“You only get just one time around, you only get one shot at this, one chance to find out the one thing that you don’t want to miss.” One Life to Love by 33 Miles
This song lyric often plays in my mind. Life on this earth tumbles by and falls off the final cliff with such finality. We scramble through each day, hoping (if we even stop long enough to reflect) that it adds up to something.
A year ago, I thought a lot about what I don’t want to miss. Maybe it’s being in my early 40’s, maybe losing my Dad, maybe having our oldest start high school (how did that happen!).
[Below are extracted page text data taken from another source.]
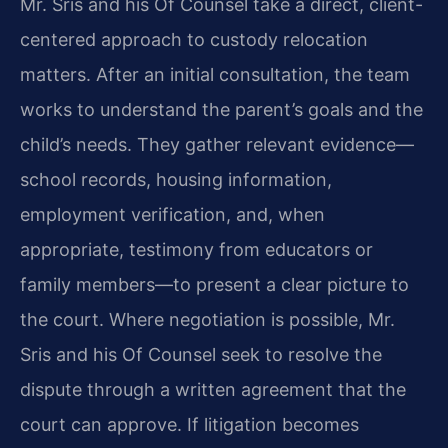
Mr. Sris and his Of Counsel take a direct, client-
centered approach to custody relocation
matters. After an initial consultation, the team
works to understand the parent’s goals and the
child’s needs. They gather relevant evidence—
school records, housing information,
employment verification, and, when
appropriate, testimony from educators or
family members—to present a clear picture to
the court. Where negotiation is possible, Mr.
Sris and his Of Counsel seek to resolve the
dispute through a written agreement that the
court can approve. If litigation becomes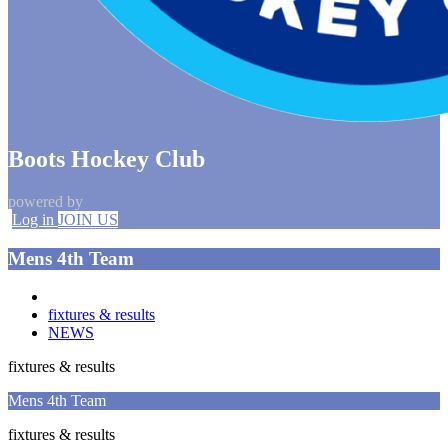
Boots Hockey Club
powered by
Log in
JOIN US
Mens 4th Team
fixtures & results
NEWS
fixtures & results
Mens 4th Team
fixtures & results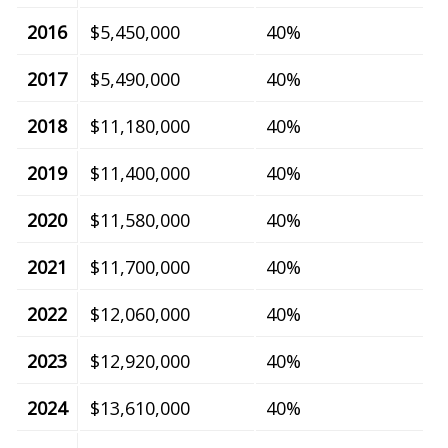
2016
$5,450,000
40%
2017
$5,490,000
40%
2018
$11,180,000
40%
2019
$11,400,000
40%
2020
$11,580,000
40%
2021
$11,700,000
40%
2022
$12,060,000
40%
2023
$12,920,000
40%
2024
$13,610,000
40%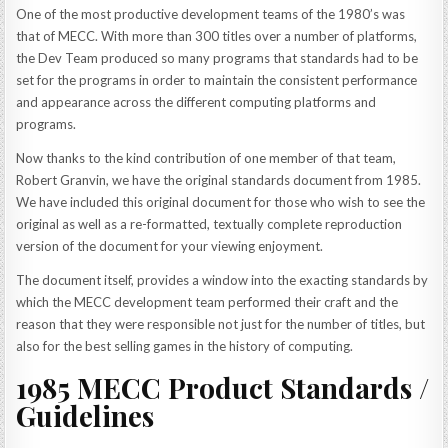
One of the most productive development teams of the 1980’s was
that of MECC. With more than 300 titles over a number of platforms,
the Dev Team produced so many programs that standards had to be
set for the programs in order to maintain the consistent performance
and appearance across the different computing platforms and
programs.
Now thanks to the kind contribution of one member of that team,
Robert Granvin, we have the original standards document from 1985.
We have included this original document for those who wish to see the
original as well as a re-formatted, textually complete reproduction
version of the document for your viewing enjoyment.
The document itself, provides a window into the exacting standards by
which the MECC development team performed their craft and the
reason that they were responsible not just for the number of titles, but
also for the best selling games in the history of computing.
1985 MECC Product Standards /
Guidelines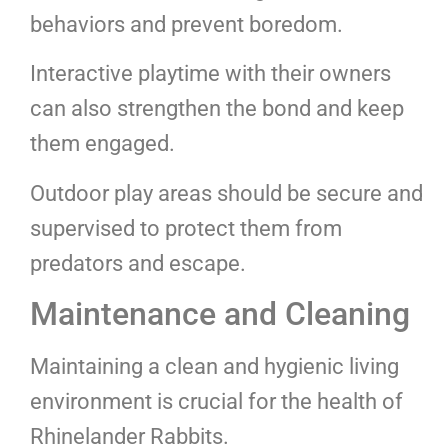
behaviors and prevent boredom.
Interactive playtime with their owners
can also strengthen the bond and keep
them engaged.
Outdoor play areas should be secure and
supervised to protect them from
predators and escape.
Maintenance and Cleaning
Maintaining a clean and hygienic living
environment is crucial for the health of
Rhinelander Rabbits.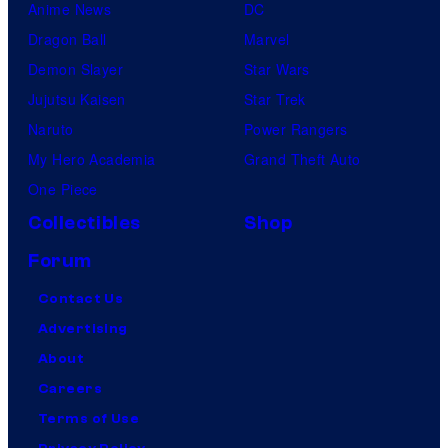
Anime News
DC
Dragon Ball
Marvel
Demon Slayer
Star Wars
Jujutsu Kaisen
Star Trek
Naruto
Power Rangers
My Hero Academia
Grand Theft Auto
One Piece
Collectibles
Shop
Forum
Contact Us
Advertising
About
Careers
Terms of Use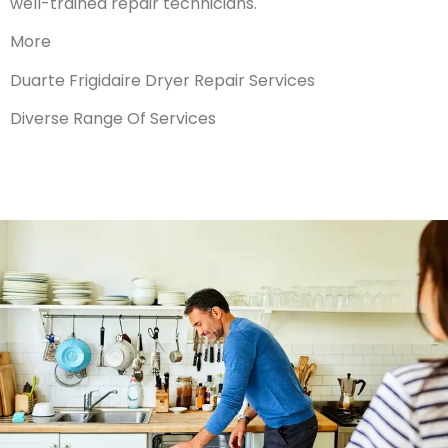
well-trained repair technicians.
More
Duarte Frigidaire Dryer Repair Services
Diverse Range Of Services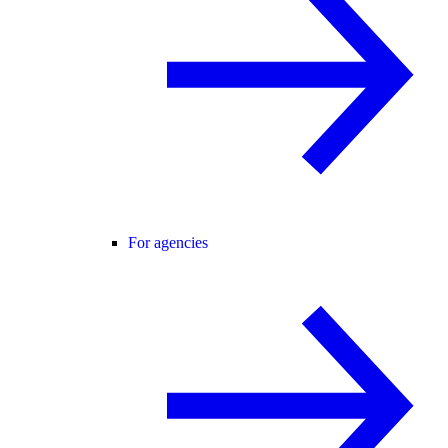
For agencies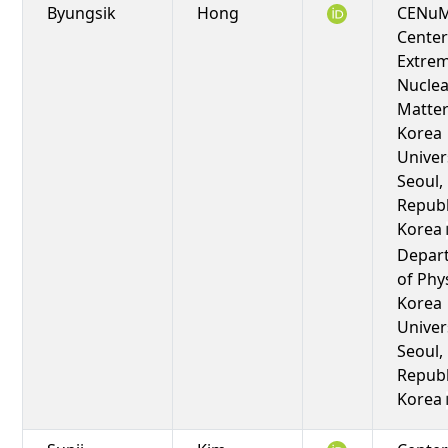
Byungsik
Hong
CENuM
Center
Extre
Nuclea
Matter
Korea
Univers
Seoul,
Republ
Korea
Depar
of Phy
Korea
Univers
Seoul,
Republ
Korea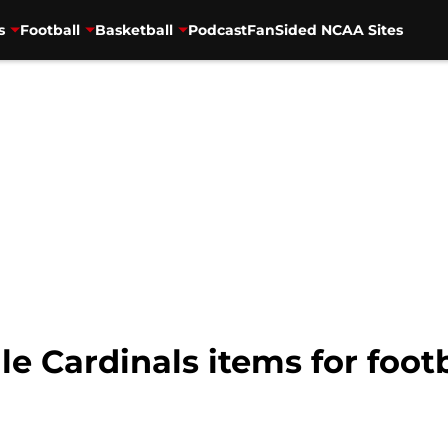
s
Football
Basketball
Podcast
FanSided NCAA Sites
le Cardinals items for foot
Suddenly, I couldn’t bear the thought of just skimming through life anymore, just surviving.
Life screeched to a most unexpected halt when my Dad died in fall 2011. I immersed myself in honoring him through his memorial service and in floundering arm-in-arm with my family on this new trail of sorrow and celebration. In the silence, in the unplanned moments with those I love, my soul cried out to continue in this deeper presence to each minute.
I listened. I made some huge changes, slashing away to the very core of what matters now. My soul is coming to life again.
Recently five Briggs perched on the bleachers together watching my oldest son, Jacob, play baseball, a rare occurrence these days for all six of us to be in the same location. Early March, yet the evening breeze left us warm enough for sweatshirts. We chattered with each other and friends at the game, just an easy camaraderie. And I was awash with a techni-color gratitude that I hadn’t felt for a long time.
After the game, I waited for Jacob to do field maintenance with the rest of the team. Even raking the baseball field, the kid glows. Anything at all to do with the game brings him joy. He’s a lot like his Grandpa, my Dad, who always loved baseball. My heart flooded with delight in my son, in what makes him happy. I sat on a track-and-field high-jump mat behind the diamond, watching night stealthily shadow the mountains, listening to the hubbub of traffic on Platte, feeling evening chill sink into my bones. I felt truly alive, truly grateful. I felt the Presence of God.
I’m starting to wonder if maybe the secret of reaching – for God, for meaning, for what truly matters – is actually slowing down. Slowing down long enough to discover that all along, He’s been reaching for us.